ASSIGNMENT:
Exact transcript, pictures excluded: write out every record below.

Start of EXCERPTED RECORDS

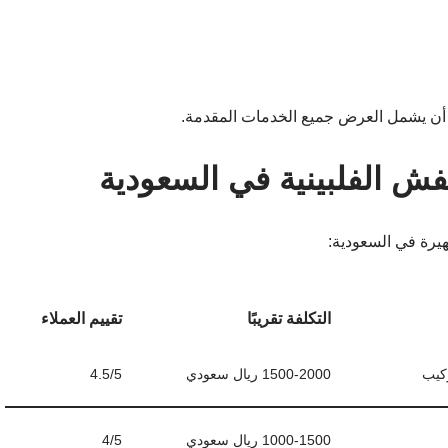
ن يشمل العرض جميع الخدمات المقدمة.
فش الفلبينية في السعودية
يرة في السعودية:
التكلفة تقريبًا
تقييم العملاء
ركيب
1500-2000 ريال سعودي
4.5/5
1000-1500 ريال سعودي
4/5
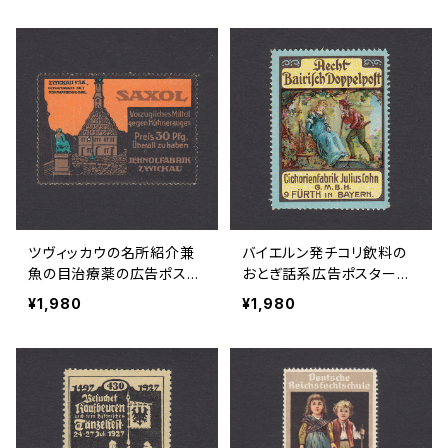
ツヴィッカウの名所紹介兼
バイエルン発チコリ飲料の
魚の目治療薬の広告ポスタ
おとぎ話系広告ポスタース
ースタンプ 1910年頃
タンプ 1900年頃
¥1,980
¥1,980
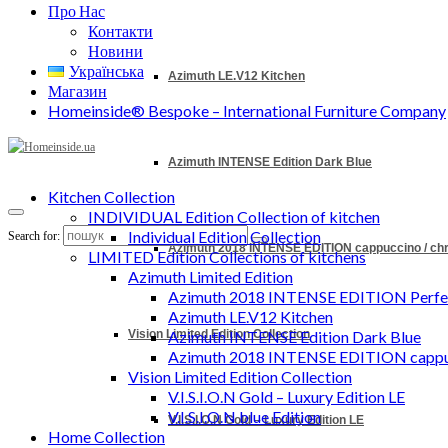
Про Нас
Контакти
Новини
Українська
Azimuth LE.V12 Kitchen
Магазин
Homeinside® Bespoke – International Furniture Company
Azimuth INTENSE Edition Dark Blue
Kitchen Collection
INDIVIDUAL Edition Collection of kitchen
Individual Edition Collection
Search for:
Azimuth 2018 INTENSE EDITION cappuccino / c
LIMITED Edition Collections of kitchens
Azimuth Limited Edition
Azimuth 2018 INTENSE EDITION Perfec
Azimuth LE.V12 Kitchen
Vision Limited Edition Collection
Azimuth INTENSE Edition Dark Blue
Azimuth 2018 INTENSE EDITION cappu
Vision Limited Edition Collection
V.I.S.I.O.N Gold – Luxury Edition LE
V.I.S.I.O.N blue Edition
V.I.S.I.O.N Gold – Luxury Edition LE
Home Collection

End of EXCERPTED RECORDS

RESULT OF THE EXERCISE:
ن يشمل العرض جميع الخدمات المقدمة.
فش الفلبينية في السعودية
يرة في السعودية:
التكلفة تقريبًا
تقييم العملاء
ركيب
1500-2000 ريال سعودي
4.5/5
1000-1500 ريال سعودي
4/5
ツヴィッカウの名所紹介兼
バイエルン発チコリ飲料の
魚の目治療薬の広告ポスタ
おとぎ話系広告ポスタース
ースタンプ 1910年頃
タンプ 1900年頃
¥1,980
¥1,980
Про Нас
Контакти
Новини
Українська
Azimuth LE.V12 Kitchen
Магазин
Homeinside® Bespoke – International Furniture Company
Azimuth INTENSE Edition Dark Blue
Kitchen Collection
INDIVIDUAL Edition Collection of kitchen
Individual Edition Collection
Search for:
Azimuth 2018 INTENSE EDITION cappuccino / c
LIMITED Edition Collections of kitchens
Azimuth Limited Edition
Azimuth 2018 INTENSE EDITION Perfec
Azimuth LE.V12 Kitchen
Vision Limited Edition Collection
Azimuth INTENSE Edition Dark Blue
Azimuth 2018 INTENSE EDITION cappu
Vision Limited Edition Collection
V.I.S.I.O.N Gold – Luxury Edition LE
V.I.S.I.O.N blue Edition
V.I.S.I.O.N Gold – Luxury Edition LE
Home Collection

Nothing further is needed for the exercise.